# Shot gun choke tube interchange chart.



## alleyyooper (Apr 22, 2005)

What will fit what?

I recommend you pattern your shot gun to see just how each choke preforms at different ranges. 


American Arms 
Interchanges with Fausti/Traditions shotgun style threads. 

Baikal/European American Arms 
Interchanges with Standard Tru Choke style threads. 

Benelli 
Interchanges with Beretta style threads. 

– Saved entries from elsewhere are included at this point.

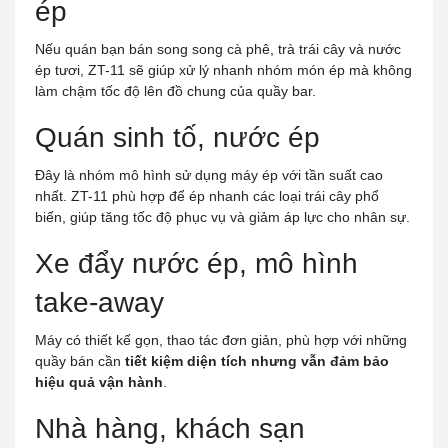
ép
Nếu quán bạn bán song song cà phê, trà trái cây và nước
ép tươi, ZT-11 sẽ giúp xử lý nhanh nhóm món ép mà không
làm chậm tốc độ lên đồ chung của quầy bar.
Quán sinh tố, nước ép
Đây là nhóm mô hình sử dụng máy ép với tần suất cao
nhất. ZT-11 phù hợp để ép nhanh các loại trái cây phổ
biến, giúp tăng tốc độ phục vụ và giảm áp lực cho nhân sự.
Xe đẩy nước ép, mô hình
take-away
Máy có thiết kế gọn, thao tác đơn giản, phù hợp với những
quầy bán cần
tiết kiệm diện tích nhưng vẫn đảm bảo
hiệu quả vận hành
.
Nhà hàng, khách sạn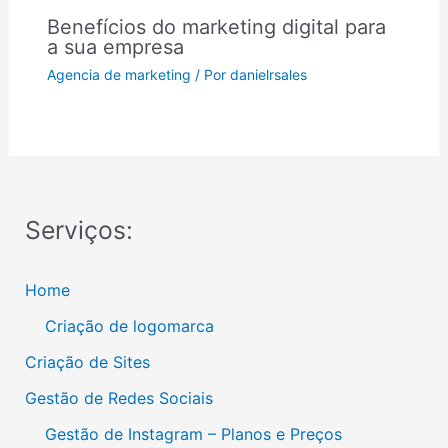
Benefícios do marketing digital para
a sua empresa
Agencia de marketing
/ Por
danielrsales
Serviços:
Home
Criação de logomarca
Criação de Sites
Gestão de Redes Sociais
Gestão de Instagram – Planos e Preços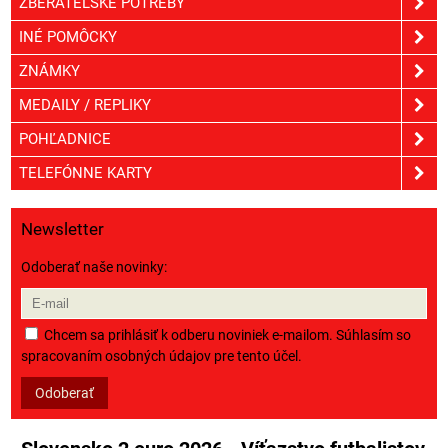
ZBERATEĽSKÉ POTREBY
INÉ POMÔCKY
ZNÁMKY
MEDAILY / REPLIKY
POHĽADNICE
TELEFÓNNE KARTY
Newsletter
Odoberať naše novinky:
Chcem sa prihlásiť k odberu noviniek e-mailom. Súhlasím so
spracovaním osobných údajov pre tento účel.
Odoberať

Benelli Sport Crio System 
Interchanges with Beretta Optima style threads. 

Beretta 
Interchanges with Beretta style threads. 

Beretta 
(Old style-no threads-uses muzzle cap) no known interchanges 

Beretta Optima 
Interchanges with Optima threads (models 82E and DT10) 

Beretta Optima Plus 
Interchanges with Optima Plus threads (models 391A Extrema) 

Bernardelli 
No known interchanges 

Browning Invector 
Interchanges with Winchester, Mossberg 500, Weatherby, Mavrick 88, Smith and Wesson, and Savage style threads. 

Browning Invector Plus 
Interchanges with Browining Invector plus, Winchester Super X2, and Winchester Supreme style threads 

Centry Arms (Arthmies and Centurion Models) 
Interchanges with Beretta and Benelli style threads. 

Charles Daly 
Current production pumps and semi-autos interchange with Remington style threads 

Charles Daly 
Current production over/under interchanges with Winchester style threads 

Churchhill 12ga. 
Interchanges with Fabarm and some American Arms style threads 

Fabarm 
Interchanges with Fabarm style threads 

Franchi 
Current production interchanges with Benelli and Beretta style threads. 

Franchi 
Old style interchanges with Fran Choke style threads 

Ithaca 
Old style interchanges with Tru Choke style threads 

Ithaca 
New Style interchanges with Winchester style threads 

Ithaca 20ga 
Interchanges with Tru Choke style threads 

Laurona Over and Under 
Interchanges with American Arms style threads 

Luger 
No known interchanges 

Marrochi Golden Snipe Field 
Interchanges with Browning Invector plus style threads 

Maverick Model 88 
Interchanges with Mossberg 500, Winchester, and Browning Invector style threads 

Miroku 
Interchanges with Winchester style threads 

Mossberg 500 
Interchanges with Winchester, Weatherby, Browning Invector, and Maverick 88 style threads. 

Mossberg 835 and 935 
Interchanges with Mossberg 835 style threads 

Mossberg 9200 
Interchanges with Mossberg 500 style threads. 

Remington 
Interchanges with Remington and Charles Daly 

Ruger Older Models 
Interchanges with Winchester style threads (short chokes) 

Ruger SC Newer Models 
Interchanges with Ruger SC style threads (long chokes) 

Sako/Tikka 12ga. 
Interchanges with Browning Invector Plus style threads 

Savage 
Interchanges with Winchester and Mossberg 500 style threads 

Silma 
No Known Interchanges 

SIG Arms 
No Known Interchanges 

SKB Short Style 
Interchanges with Winchester ad Mossberg 500 style threads 

SKB Competition 
Interchanges with SKB Competitor style threads 

Smith and Wesson 
Interchanges with Winchester, Mossberg 500, and Browning Invector style threads. 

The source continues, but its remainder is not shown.